Since becoming legally binding in 2005, Humanist Weddings are becoming ever more popular in Scotland. This type of wedding is ideal those who aren’t religious and looking for a wedding that is more flexible and personal than a civil or registry office ceremony.

The Old Manor Hotel will help you plan your day and start your married life with a ceremony that really means something to you as a couple.  A Humanist Marriage is a very personal and intimate occasion, and the celebrant will work with you beforehand to help you create the perfect ceremony – with the focus on you as a couple, and your hopes and dreams for the future.

Although non-religious, a humanist wedding can contain many old Scottish traditions such as handfasting, drinking from the Quaich, wedding band warming, unity candles before and after the vows, oathing stones, an ancient Celtic tribal tradition and the sand ceremony, mixing two types of sand as a symbol of joining.

A Humanist Wedding can be carried out anywhere your humanist celebrant deems safe and dignified! We have hosted many humanist ceremonies at The Old Manor Hotel – both indoors and outdoors – talk to us about your ideas, and we’ll do our best to help.

Contact the Humanist Society Scotland to find celebrants in the local area to choose from.


An Oathing Stone is an old Scottish tradition where you place your hands upon a stone while saying your wedding vows.  It was thought to be the best way to express your solemn promise in physical form. This ancient ceremony is rooted deeply in the Celtic tribal traditions.  Having a connection to your ancestors and the land was a critical ingredient to any important new venture – particularly, marriage. The oathing stone helps root your future into the wisdom of the past at the start of your new life.


A wedding band warming is a lovely way to involve all of your guests at the ceremony. This is where the wedding rings get passed round all the guests (usually tied on a ribbon or on a ring cushion) as the ceremony is taking place so that everyone gets to ‘warm the rings’ and add their own thoughts, wishes and hopes for your marriage. They are passed round until they make their way back to the front in time for the vows.


Handfasting, hand tying or ‘tying the knot’ is an ancient Celtic marriage ritual. The celebrant ties ribbons around your joined hands as a way of confirming your union. It’s a symbolic way of showing that you are joined to one another.

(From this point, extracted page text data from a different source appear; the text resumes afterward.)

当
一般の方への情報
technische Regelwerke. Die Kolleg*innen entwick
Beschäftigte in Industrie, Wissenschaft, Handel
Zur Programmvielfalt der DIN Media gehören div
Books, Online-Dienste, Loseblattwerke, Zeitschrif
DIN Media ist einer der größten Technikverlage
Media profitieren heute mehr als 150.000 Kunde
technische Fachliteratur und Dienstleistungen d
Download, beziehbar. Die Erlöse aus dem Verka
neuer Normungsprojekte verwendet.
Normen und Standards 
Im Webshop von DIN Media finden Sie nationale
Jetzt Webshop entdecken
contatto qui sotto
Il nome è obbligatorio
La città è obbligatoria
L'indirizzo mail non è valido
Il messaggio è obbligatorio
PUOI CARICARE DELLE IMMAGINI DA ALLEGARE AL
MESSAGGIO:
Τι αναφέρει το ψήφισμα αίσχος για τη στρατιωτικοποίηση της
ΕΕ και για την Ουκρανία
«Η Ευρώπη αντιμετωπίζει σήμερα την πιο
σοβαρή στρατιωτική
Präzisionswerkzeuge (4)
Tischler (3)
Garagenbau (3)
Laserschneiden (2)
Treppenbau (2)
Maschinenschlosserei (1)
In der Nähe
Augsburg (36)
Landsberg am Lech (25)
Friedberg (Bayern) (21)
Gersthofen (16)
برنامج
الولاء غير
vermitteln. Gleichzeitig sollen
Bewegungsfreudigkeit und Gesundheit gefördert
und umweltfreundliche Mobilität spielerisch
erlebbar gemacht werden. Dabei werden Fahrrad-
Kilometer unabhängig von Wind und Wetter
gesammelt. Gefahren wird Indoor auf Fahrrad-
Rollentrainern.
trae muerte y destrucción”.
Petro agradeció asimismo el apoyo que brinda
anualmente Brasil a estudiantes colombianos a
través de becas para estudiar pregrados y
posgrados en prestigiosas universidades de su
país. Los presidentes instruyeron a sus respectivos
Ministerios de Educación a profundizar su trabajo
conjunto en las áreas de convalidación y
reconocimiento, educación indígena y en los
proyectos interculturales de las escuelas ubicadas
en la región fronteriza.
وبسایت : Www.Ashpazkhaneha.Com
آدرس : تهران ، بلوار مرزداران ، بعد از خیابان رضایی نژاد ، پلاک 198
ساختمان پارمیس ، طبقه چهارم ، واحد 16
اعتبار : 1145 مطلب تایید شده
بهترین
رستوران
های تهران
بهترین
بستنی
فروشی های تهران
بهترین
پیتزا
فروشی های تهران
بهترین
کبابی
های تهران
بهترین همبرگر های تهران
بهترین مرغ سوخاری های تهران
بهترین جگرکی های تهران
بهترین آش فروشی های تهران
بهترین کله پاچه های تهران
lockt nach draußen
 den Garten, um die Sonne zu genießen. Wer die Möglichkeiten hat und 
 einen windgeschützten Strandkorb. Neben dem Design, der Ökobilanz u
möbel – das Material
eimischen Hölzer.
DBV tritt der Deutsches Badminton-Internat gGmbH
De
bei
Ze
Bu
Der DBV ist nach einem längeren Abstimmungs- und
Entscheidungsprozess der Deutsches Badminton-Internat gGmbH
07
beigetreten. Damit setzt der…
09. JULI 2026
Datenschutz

Originally, the idea was that they be betrothed for a year and a day a hand fast during a legal wedding will be for life. Handfasting can involve your family members – this is often done with young children, and is a lovely way of involving them in your ceremony.


Drinking from a Quaich is an ancient Scottish ceremony, symbolic of trust, love and peace between two people. This act of sharing is a symbolic of the life you will share together, and the cup represents the cup of life. In drinking from the same cup, you are symbolising your commitment to share all that the future may bring. This is traditionally done with whisky but you are welcome to choose a drink of your choice and create your own special drink (alcoholic or not).